==== AVAILABLE DATA
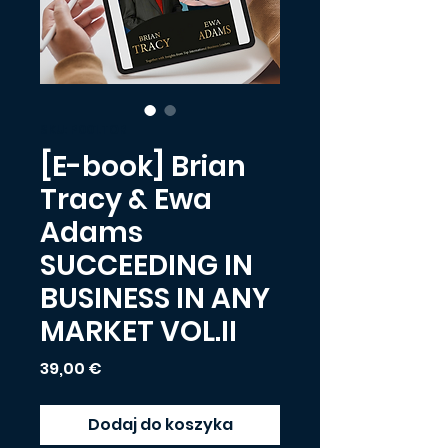
SKU: P001.TOR
[E-book] Brian
Tracy & Ewa
Adams
SUCCEEDING IN
BUSINESS IN ANY
MARKET VOL.II
Cena
39,00 €
Dodaj do koszyka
========
Reproduce the data verbatim. Do not carry any picture into the copy.

» **ANSWER SPACE**
SKU: P001.TOR
[E-book] Brian
Tracy & Ewa
Adams
SUCCEEDING IN
BUSINESS IN ANY
MARKET VOL.II
Cena
39,00 €
Dodaj do koszyka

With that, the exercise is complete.